Although I considered adapting ‘Hungry, Hungry Hippos’ for Turtle, I decided that analyzing data would be more useful for me. I went to https://www.kaggle.com and downloaded a dataset of the most backed projects from Kickstarter. I’ve been working on cleaning up the data so that I can break down the success stories by category, study the relationship between goals and amount pledged, and how much each backer pledged on average. I will have to think of other ways to use the data and create a user interface, but I am just getting started:
Right now, I have a piece of code that calculates and displays the percentages of each category over 0%.
categories=set(categories)
for category in categories:
count=0
for line in mb_list:
if line[1] == category:
count+=1
else:
continue
percentage = int(100*count/len(mb_list))
if percentage>0:
print(category + "\t" + str(percentage) + "%")
else:
continue
It is based off the final part of the CSV 1 homework. That code works for both the domestic and foreign datasets.
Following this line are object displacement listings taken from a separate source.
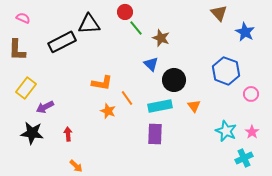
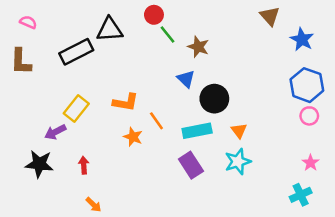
blue hexagon: (226, 71) -> (307, 85), moved
yellow rectangle: (26, 88) -> (76, 108), moved
cyan star: (226, 131) -> (238, 161), moved, turned 30
purple rectangle: (155, 134) -> (191, 165), turned -35

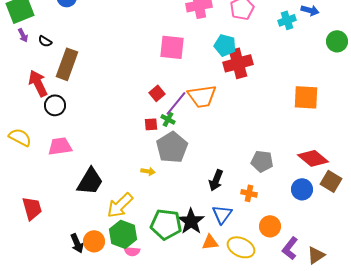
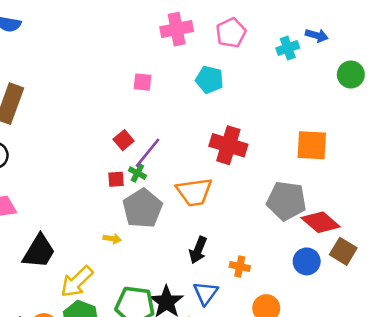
pink square: (172, 47) -> (142, 82), size x0.6
red cross: (238, 63) -> (228, 145), moved, turned 32
orange trapezoid: (202, 96) -> (194, 192), moved
gray pentagon: (262, 161) -> (286, 201), moved, size x1.4

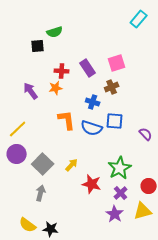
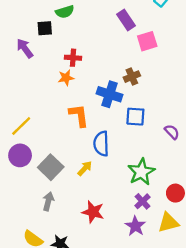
pink square: (117, 63) -> (147, 41), moved
purple rectangle: (88, 68) -> (126, 20), moved
purple arrow: (31, 91) -> (25, 48), moved
blue cross: (93, 102) -> (109, 94), size x1.5
blue semicircle: (92, 128) -> (101, 144), moved, turned 70
red star: (92, 184) -> (93, 212), moved

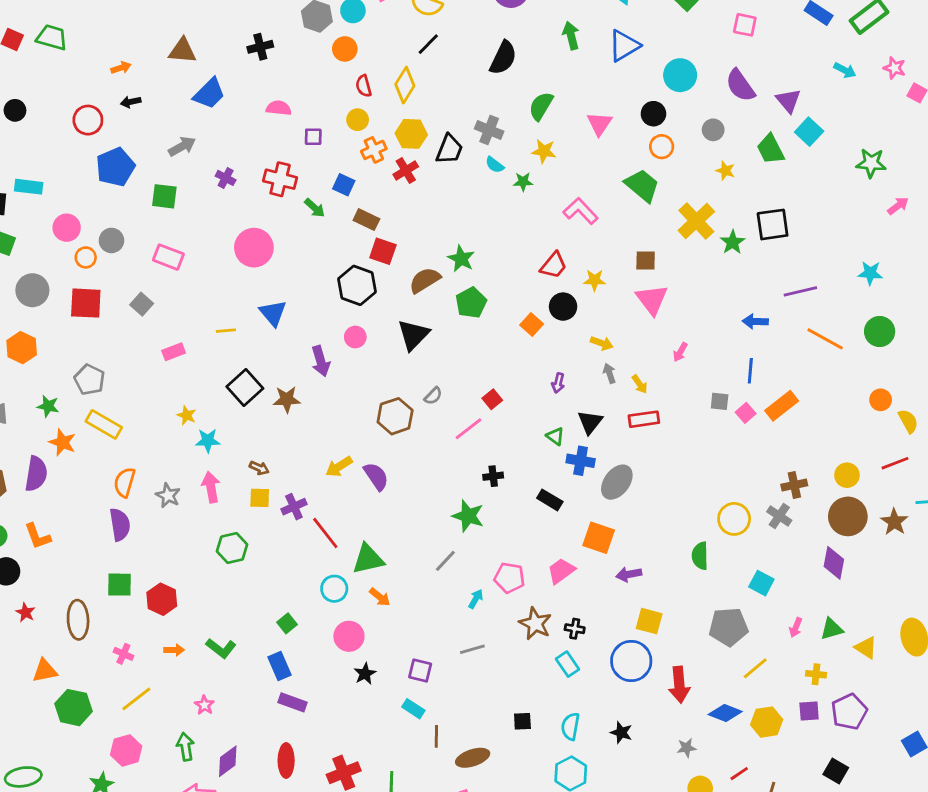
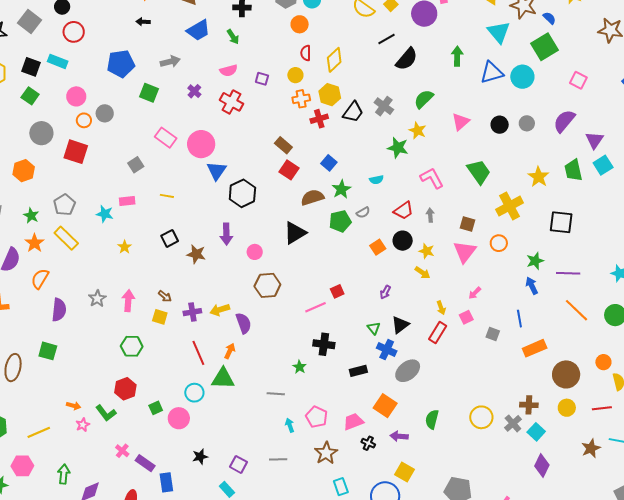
black line: (428, 44) -> (386, 39), moved
cyan circle: (680, 75) -> (522, 77), moved
purple semicircle: (740, 86) -> (564, 121), turned 60
pink semicircle: (279, 108) -> (229, 70), moved, turned 144
red circle: (88, 120) -> (74, 32), moved
gray circle: (713, 130) -> (527, 123), moved
orange circle: (662, 147) -> (499, 243), moved
cyan semicircle: (495, 165) -> (376, 180), moved, turned -64
yellow star: (725, 171) -> (539, 177), size x1.5
green star: (523, 182) -> (398, 148), size x1.5
blue square: (344, 185) -> (329, 163), moved
green arrow: (315, 208) -> (233, 37), moved
green star: (733, 242) -> (535, 261), moved
pink rectangle: (168, 257) -> (166, 138), moved
yellow star: (594, 280) -> (427, 251), moved
black hexagon: (357, 285) -> (242, 193), moved
gray square: (142, 304) -> (136, 165), moved
blue triangle: (273, 313) -> (217, 171), moved
blue arrow: (755, 321) -> (532, 286), turned 48
pink circle: (355, 337) -> (255, 252), moved
blue line: (750, 371) -> (519, 319), turned -30
gray arrow: (609, 373) -> (430, 215), moved
black square: (245, 387) -> (170, 238), size x0.7
gray semicircle: (433, 396) -> (363, 213), moved
pink square: (746, 413) -> (466, 317), moved
red rectangle: (644, 419) -> (438, 333), turned -65
cyan star: (208, 441) -> (105, 214), moved
black cross: (493, 476) -> (324, 344), size x1.5
orange semicircle: (125, 482) -> (40, 279), moved
black rectangle: (550, 500) -> (358, 371), turned -60
purple cross: (294, 507) -> (192, 312), moved
green star: (468, 516) -> (299, 367), size x0.6
brown circle: (848, 516) -> (566, 374), moved
green semicircle: (700, 556) -> (432, 419), moved
gray line: (445, 561) -> (276, 394), turned 36
cyan square: (761, 583) -> (536, 432), moved
orange arrow: (380, 597) -> (230, 351), moved, turned -119
red hexagon: (162, 599) -> (125, 389), moved
cyan arrow: (476, 599) -> (290, 425), turned -64
black cross: (575, 629) -> (368, 443), moved
pink circle: (349, 636) -> (179, 418), moved
pink cross: (123, 654) -> (122, 451), moved
blue rectangle: (280, 666) -> (166, 482), moved
pink star: (204, 705) -> (83, 425), moved

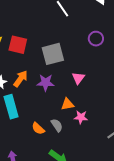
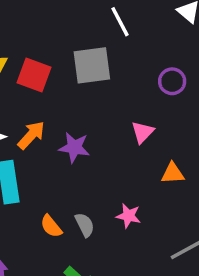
gray square: (53, 54) -> (92, 65), moved
pink triangle: (78, 78) -> (143, 132), moved
orange triangle: (67, 104) -> (173, 173), moved

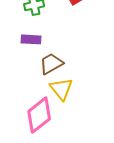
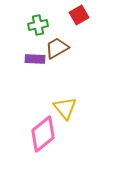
brown trapezoid: (51, 64) -> (57, 48), moved

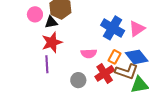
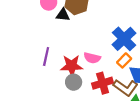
red star: (52, 42) -> (72, 66), moved
orange rectangle: (114, 57) -> (124, 60), moved

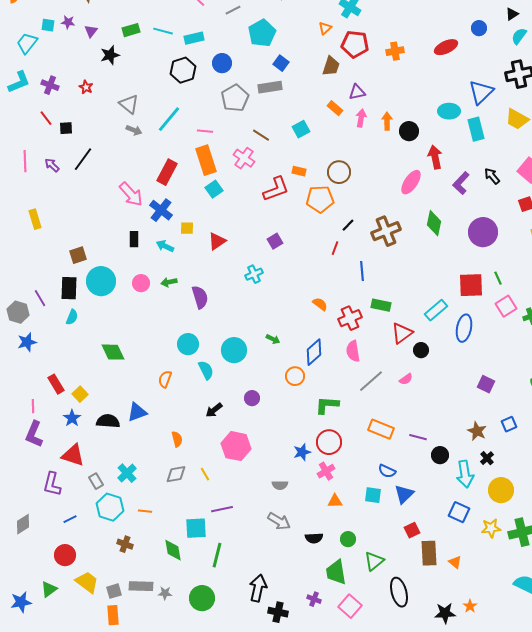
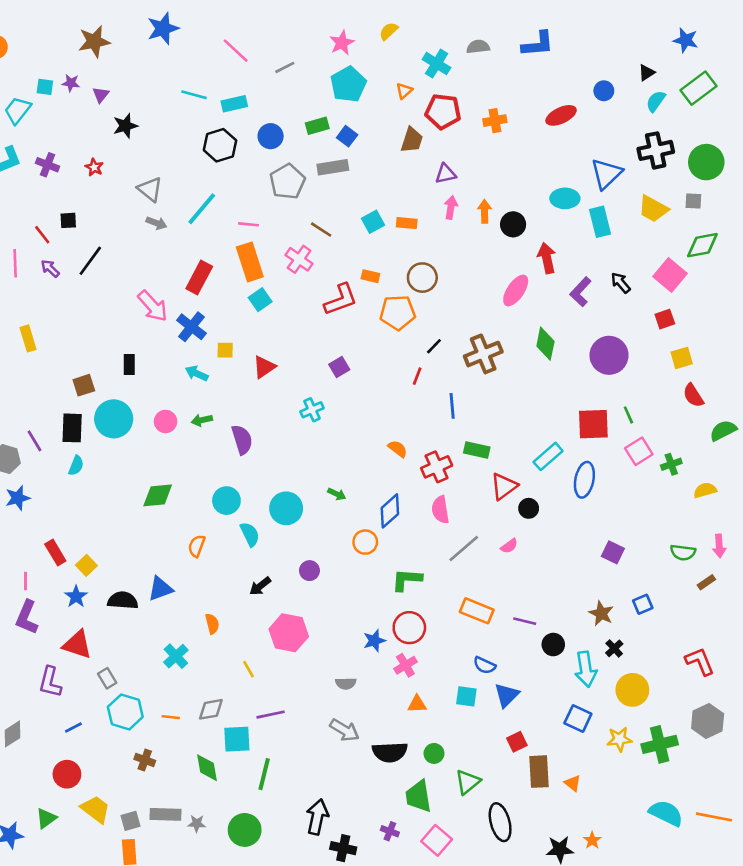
green rectangle: (131, 30) -> (317, 126), moved
cyan pentagon: (262, 33) -> (348, 84), moved
orange rectangle: (335, 108) -> (407, 223), moved, turned -35
red line: (46, 118) -> (42, 235), moved
black rectangle: (134, 239) -> (129, 364), moved
green diamond: (113, 352) -> (158, 495), moved, turned -70
cyan cross: (127, 473) -> (176, 656), moved
gray diamond: (176, 474) -> (211, 709), moved
black semicircle: (314, 538) -> (390, 752), size x1.5

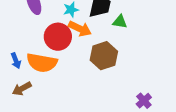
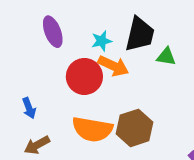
brown hexagon: (104, 56) -> (135, 128), moved
orange semicircle: (42, 63) -> (92, 129), moved

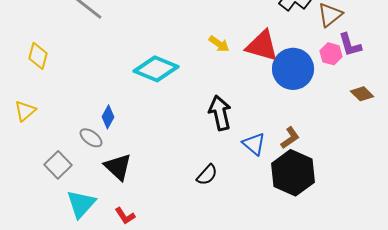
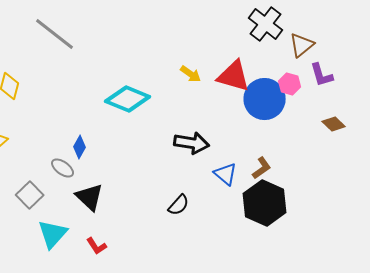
pink hexagon: (331, 54) -> (290, 84), moved
black arrow: (220, 113) -> (192, 143), turned 112

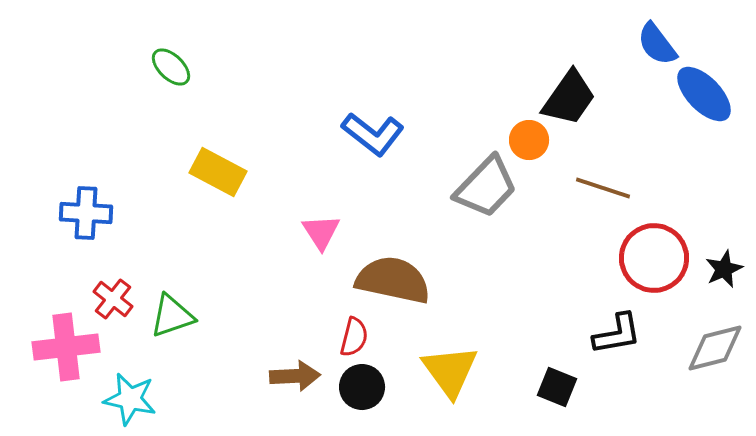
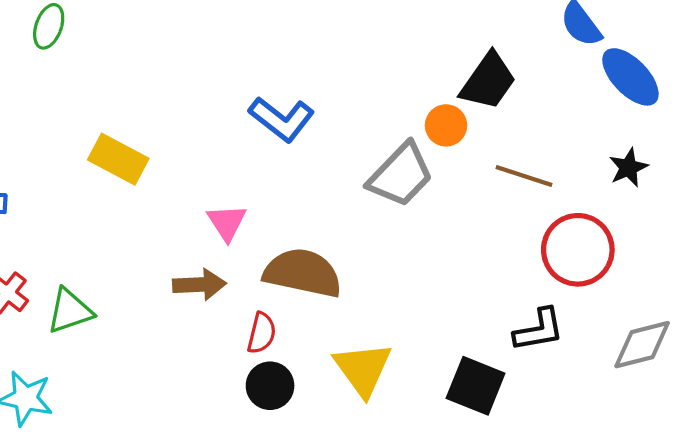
green ellipse: (171, 67) -> (49, 26), moved, turned 66
black star: (724, 269) -> (628, 168), moved
brown arrow: (295, 376) -> (199, 285), moved
black square: (557, 387) -> (476, 386), size x1.4

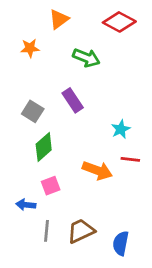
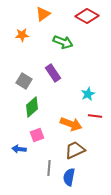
gray line: (46, 231) -> (49, 168), moved
brown trapezoid: (81, 231) -> (75, 150), moved
blue semicircle: (121, 243) -> (69, 177), moved

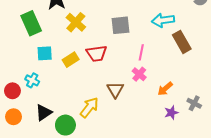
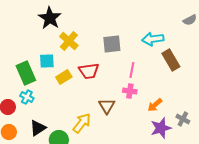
green rectangle: (31, 23) -> (26, 73), moved
cyan square: (45, 53) -> (47, 61), moved
pink cross: (139, 74) -> (130, 91), turned -32
purple star: (171, 113) -> (161, 128), size x1.5

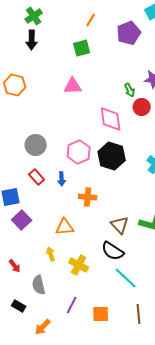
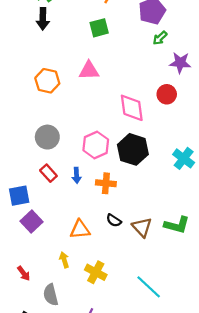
orange hexagon: (15, 85) -> (47, 81), moved
green arrow: (130, 90) -> (160, 38), moved, turned 72
orange cross: (88, 197) -> (106, 183), moved
black semicircle: (113, 251) -> (114, 220), moved, size x0.6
Before I go any further, I need to decide whether to include the titles of the projects. They certainly won’t make a neat table, but it seems that ship might have sailed anyways. It might be nice to have a function that allows the user to search through the title for keywords. After that, I will work to design a bunch of different ways to use the data.
Milestones
- Gather data
- Clean data
- Decide whether to use data with titles
- Create main menu
- Re-read chapter on regular expressions
- Think of different data manipulations
- Compile a dictionary
- Create functions that use the dictionary
- Code data functions
- Make sure data functions pass into main
- Figure out a good application for histograms